▶ **TASK DIRECTIONS**: Work out how many lines in the material below hold "شارژر", then give only that number.

▶ **SUPPLIED INFORMATION**:
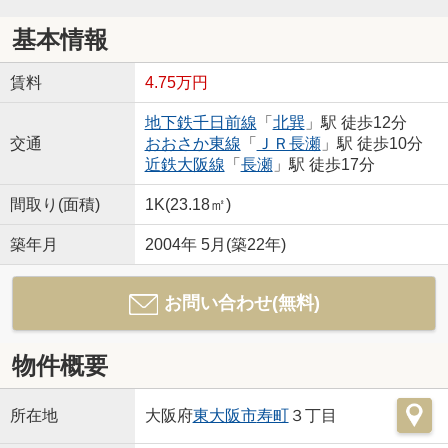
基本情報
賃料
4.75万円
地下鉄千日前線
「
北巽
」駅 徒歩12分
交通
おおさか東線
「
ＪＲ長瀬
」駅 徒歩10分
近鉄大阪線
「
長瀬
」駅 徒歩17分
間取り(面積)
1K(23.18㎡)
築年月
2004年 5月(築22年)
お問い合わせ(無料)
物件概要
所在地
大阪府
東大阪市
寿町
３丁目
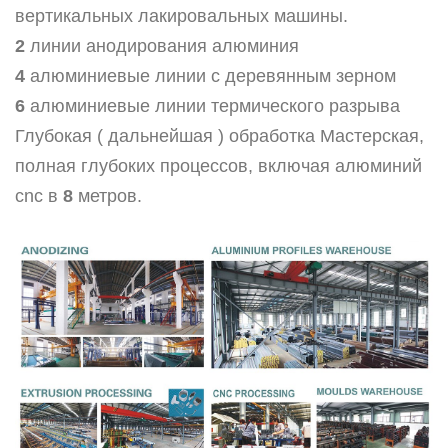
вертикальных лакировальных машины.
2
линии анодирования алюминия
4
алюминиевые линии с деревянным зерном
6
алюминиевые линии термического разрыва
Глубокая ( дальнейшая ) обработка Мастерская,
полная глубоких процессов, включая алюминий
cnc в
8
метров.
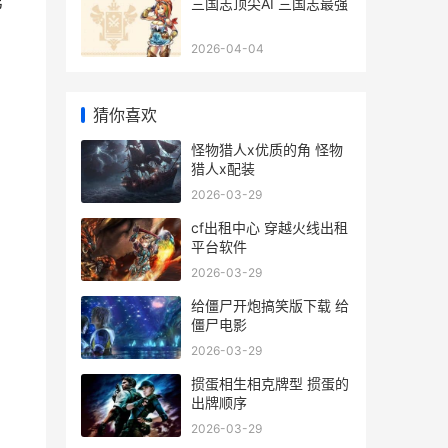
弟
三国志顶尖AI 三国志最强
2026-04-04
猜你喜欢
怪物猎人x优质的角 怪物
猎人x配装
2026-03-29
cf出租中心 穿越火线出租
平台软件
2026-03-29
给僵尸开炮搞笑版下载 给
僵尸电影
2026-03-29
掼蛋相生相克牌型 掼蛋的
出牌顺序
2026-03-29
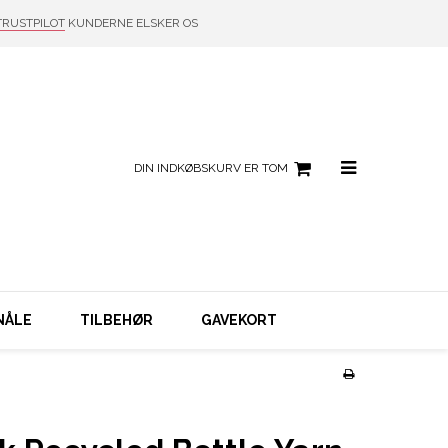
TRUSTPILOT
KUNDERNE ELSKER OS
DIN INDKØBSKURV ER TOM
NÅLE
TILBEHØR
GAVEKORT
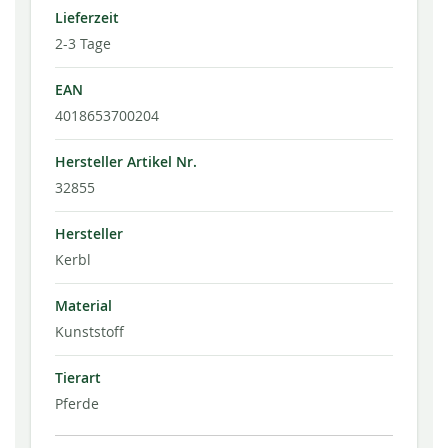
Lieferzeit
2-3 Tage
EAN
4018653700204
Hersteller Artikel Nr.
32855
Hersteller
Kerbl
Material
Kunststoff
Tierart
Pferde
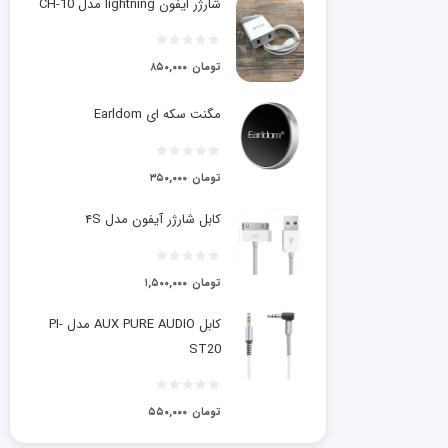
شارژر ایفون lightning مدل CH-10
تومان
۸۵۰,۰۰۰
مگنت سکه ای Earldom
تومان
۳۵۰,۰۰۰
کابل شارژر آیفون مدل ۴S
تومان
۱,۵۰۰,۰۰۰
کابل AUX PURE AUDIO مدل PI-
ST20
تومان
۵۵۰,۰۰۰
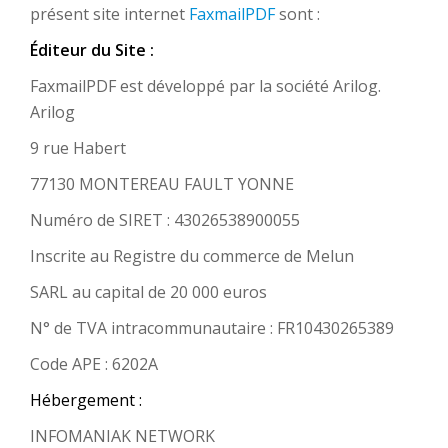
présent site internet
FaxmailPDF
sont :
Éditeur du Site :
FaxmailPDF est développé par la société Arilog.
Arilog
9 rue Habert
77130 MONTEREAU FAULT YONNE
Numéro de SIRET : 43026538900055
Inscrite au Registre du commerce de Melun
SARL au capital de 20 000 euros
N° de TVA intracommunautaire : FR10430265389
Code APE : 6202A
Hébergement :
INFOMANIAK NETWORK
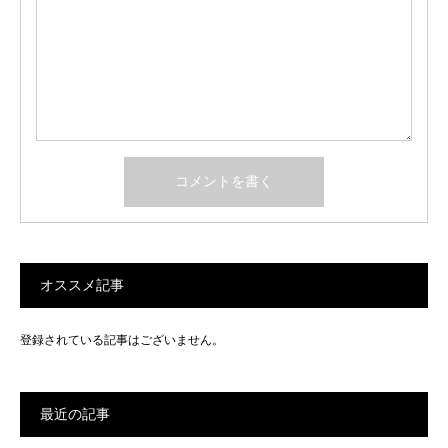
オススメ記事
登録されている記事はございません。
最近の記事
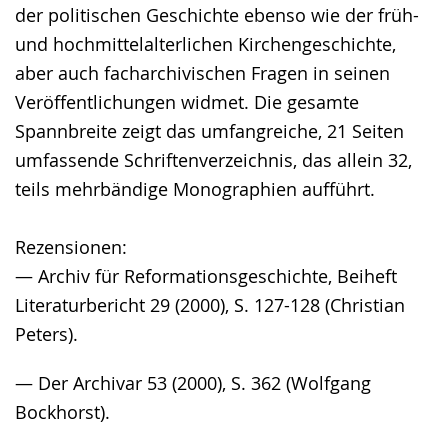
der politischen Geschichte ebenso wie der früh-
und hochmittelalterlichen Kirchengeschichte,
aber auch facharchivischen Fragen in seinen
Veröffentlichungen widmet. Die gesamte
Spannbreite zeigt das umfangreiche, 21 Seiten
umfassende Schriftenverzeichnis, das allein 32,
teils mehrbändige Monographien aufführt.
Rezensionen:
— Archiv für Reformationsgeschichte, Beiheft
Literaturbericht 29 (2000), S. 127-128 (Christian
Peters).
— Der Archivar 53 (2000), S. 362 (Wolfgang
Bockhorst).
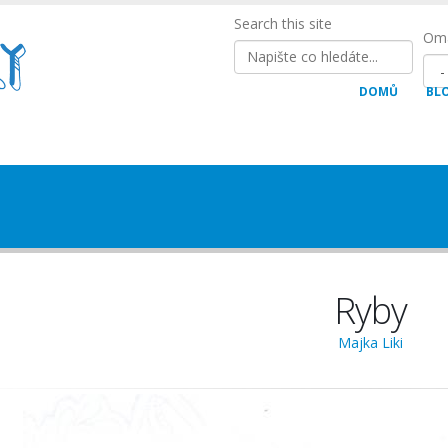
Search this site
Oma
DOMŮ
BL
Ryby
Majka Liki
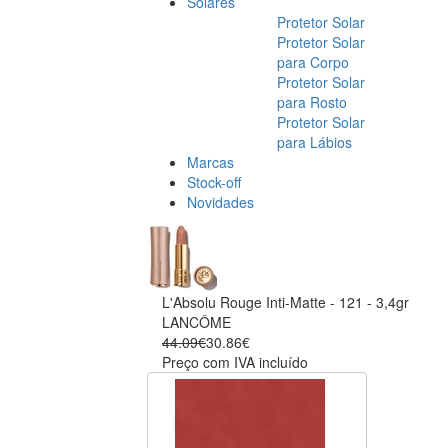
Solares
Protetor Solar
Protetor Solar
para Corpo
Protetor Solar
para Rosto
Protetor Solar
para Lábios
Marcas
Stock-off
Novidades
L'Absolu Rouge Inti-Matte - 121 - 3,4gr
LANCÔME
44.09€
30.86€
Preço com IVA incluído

--

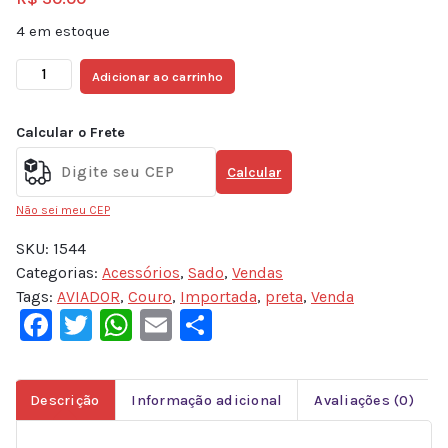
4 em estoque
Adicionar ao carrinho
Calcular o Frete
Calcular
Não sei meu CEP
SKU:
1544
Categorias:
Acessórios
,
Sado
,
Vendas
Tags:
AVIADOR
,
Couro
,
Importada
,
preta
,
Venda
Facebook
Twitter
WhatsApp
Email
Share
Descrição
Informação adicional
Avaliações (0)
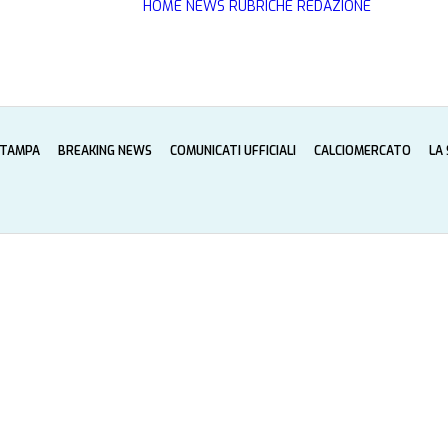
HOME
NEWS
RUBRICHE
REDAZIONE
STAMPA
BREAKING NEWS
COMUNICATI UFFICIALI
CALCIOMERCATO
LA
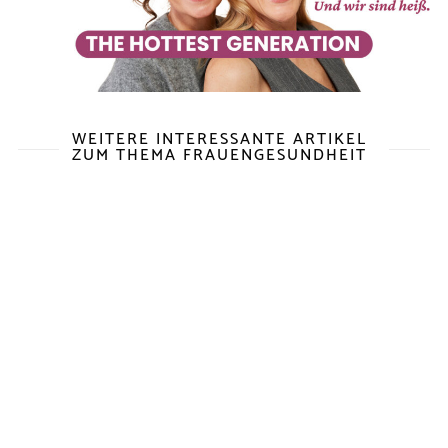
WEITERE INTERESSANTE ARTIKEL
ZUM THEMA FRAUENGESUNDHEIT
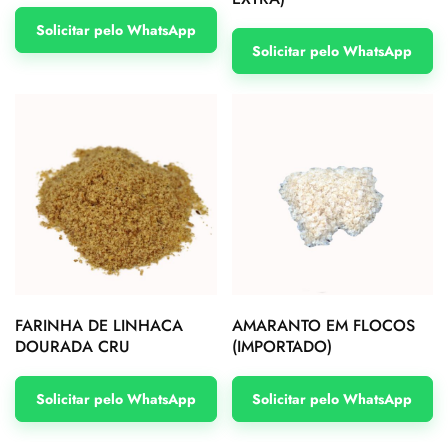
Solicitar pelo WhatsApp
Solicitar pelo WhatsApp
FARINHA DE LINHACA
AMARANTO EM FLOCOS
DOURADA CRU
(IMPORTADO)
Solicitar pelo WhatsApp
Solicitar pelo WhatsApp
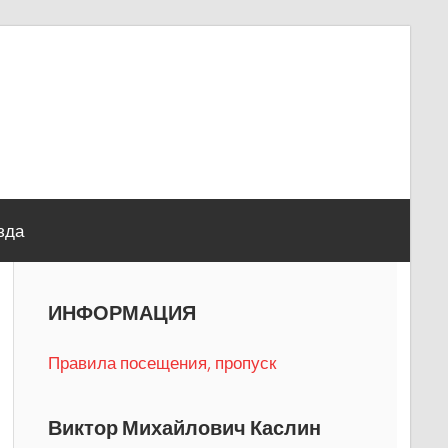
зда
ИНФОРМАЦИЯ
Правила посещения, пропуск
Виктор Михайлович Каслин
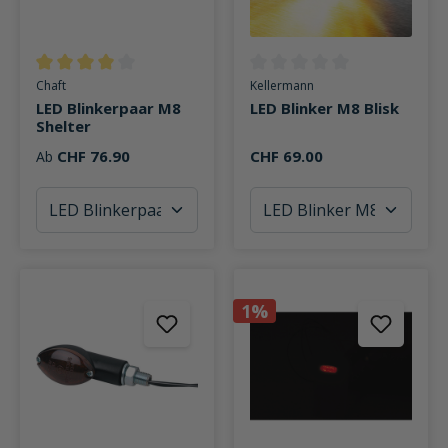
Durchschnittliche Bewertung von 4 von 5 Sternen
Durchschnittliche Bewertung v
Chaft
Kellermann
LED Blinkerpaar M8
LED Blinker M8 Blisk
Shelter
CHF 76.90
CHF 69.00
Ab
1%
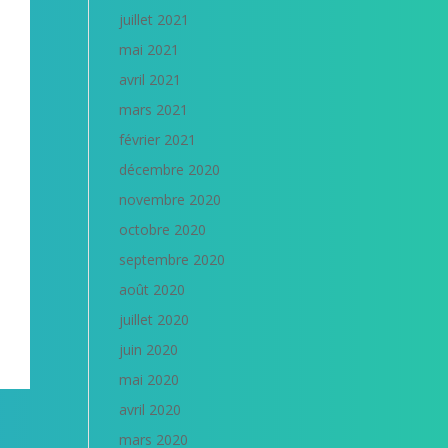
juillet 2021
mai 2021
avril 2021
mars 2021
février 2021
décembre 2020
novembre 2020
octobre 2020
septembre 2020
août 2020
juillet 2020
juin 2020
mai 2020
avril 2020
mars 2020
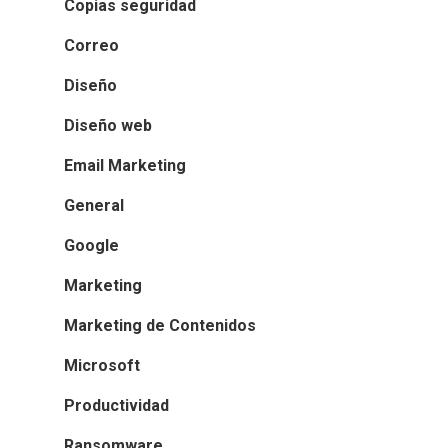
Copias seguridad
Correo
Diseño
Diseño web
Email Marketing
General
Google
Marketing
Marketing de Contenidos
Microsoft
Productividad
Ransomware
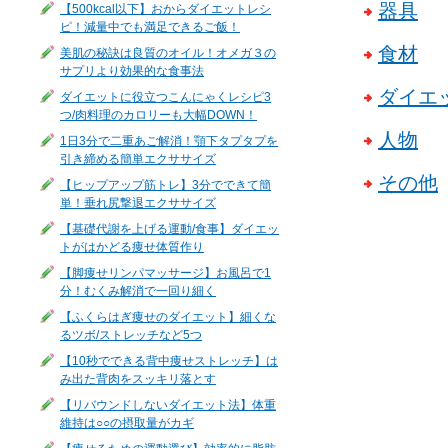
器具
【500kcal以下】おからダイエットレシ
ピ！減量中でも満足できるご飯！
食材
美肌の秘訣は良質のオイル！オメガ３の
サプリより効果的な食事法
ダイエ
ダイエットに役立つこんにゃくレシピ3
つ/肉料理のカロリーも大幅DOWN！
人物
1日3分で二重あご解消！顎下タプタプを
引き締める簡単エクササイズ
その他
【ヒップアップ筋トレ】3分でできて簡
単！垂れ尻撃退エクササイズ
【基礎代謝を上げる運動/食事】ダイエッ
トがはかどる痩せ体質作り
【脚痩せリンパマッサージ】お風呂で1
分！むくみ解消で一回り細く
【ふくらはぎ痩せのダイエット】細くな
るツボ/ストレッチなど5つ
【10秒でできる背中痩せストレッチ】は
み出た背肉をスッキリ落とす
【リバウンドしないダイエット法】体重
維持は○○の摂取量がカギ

▶ **ANSWER BOX**: 2